The data processing workflow is outlined in the file “Data_low.png”. We processed data from Illumina MiSeq sequencing run to reconstruct full-length sequences of GFP and relate each GFP sequence to the corresponding barcode. We then analyzed Illumina HiSeq sequencing of cell populations sorted by fluorescence-activated cell sorting, for each of the four replicas of the experiment. We counted reads that each barcoded genotype has in each brightness population. We then fitted each barcode distribution with two Gaussian distributions using the values of logarithms of sorting gates medians. When aggregating information from replicas we eliminated barcodes that displayed too broad distribution across the brightness populations or had conflicts between replicas. We saved resulting filtered data into the file “barcodes_to_brightness.tsv”.

A fixed number of cells with known barcodes (AAGTTCTAAATAACAATCCC, AATACCAGTAAGGACTTAA, TATGGTACTTAATTTACAGT, TATTTACGGGTATGACTGGG) was added to every population after sorting, about 1333 cells for each barcode. These cells passed all sample preparation procedures together with the library being a control for each sample in each replica. When analysing the sequencing data, we used these controls to translate the number of reads per barcode to the number of sorted cells. Barcodes with less than three cells across the population samples were later removed at the data filtering stage.

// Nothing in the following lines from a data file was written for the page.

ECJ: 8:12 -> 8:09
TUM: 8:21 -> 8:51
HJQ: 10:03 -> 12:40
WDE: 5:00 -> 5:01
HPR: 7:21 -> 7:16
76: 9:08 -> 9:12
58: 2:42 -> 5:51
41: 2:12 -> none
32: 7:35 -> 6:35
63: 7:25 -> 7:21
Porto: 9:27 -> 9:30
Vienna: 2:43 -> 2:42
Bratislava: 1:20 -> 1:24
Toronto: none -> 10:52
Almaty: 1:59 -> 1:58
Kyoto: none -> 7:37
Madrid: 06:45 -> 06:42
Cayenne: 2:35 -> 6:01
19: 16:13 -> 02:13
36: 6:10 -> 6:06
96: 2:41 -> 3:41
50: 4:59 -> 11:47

For some of the barcodes a bimodal distribution of cells across the fluorescence gate populations was observed. These distributions were not reproduced across experimental replicas, indicating that they represent an artifact of the experimental procedure rather than inherent genotype properties. We fitted each barcode distribution within each replica with two Gaussian distributions using actual values of logarithms of sorting gates boundaries. Thus, the resulting distributions parameters were expressed in actual brightness logarithm values. We filtered out the cases where the log-value of fluorescence of the major Gaussian component was below 0.65, or its sigma exceeded 0.4. When aggregating information from replicas we eliminated barcodes for which less than three replicas belonged to the ±0.45-neighbourhood of the median value calculated across all replicas.

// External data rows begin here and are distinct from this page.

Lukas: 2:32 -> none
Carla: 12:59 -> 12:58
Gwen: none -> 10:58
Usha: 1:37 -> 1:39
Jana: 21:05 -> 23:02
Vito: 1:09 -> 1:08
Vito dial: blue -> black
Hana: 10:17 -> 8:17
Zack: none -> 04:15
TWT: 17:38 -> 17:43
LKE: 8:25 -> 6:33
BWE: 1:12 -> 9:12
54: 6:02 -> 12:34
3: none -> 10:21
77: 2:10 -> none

The following median values of brightness within sorting gates were used to estimate the brightness of the genotypes:

Replica 0 (from L1 to L8): 10751, 5970, 3190, 1372, 418, 179, 81, 20,

Replica 1 (from L1 to L8): 16278, 9189, 4942, 1817, 433, 179, 72, 20,

Replica 2 (from L1 to L8): 7984, 5914, 3207, 1337, 428, 160, 69, 20,

Replica 3 (from L1 to L8): 12989, 6864, 3522, 1377, 414, 147, 58, 20.

Please see the original paper for the description of level and structure of the noise in the final estimations of log-brightness.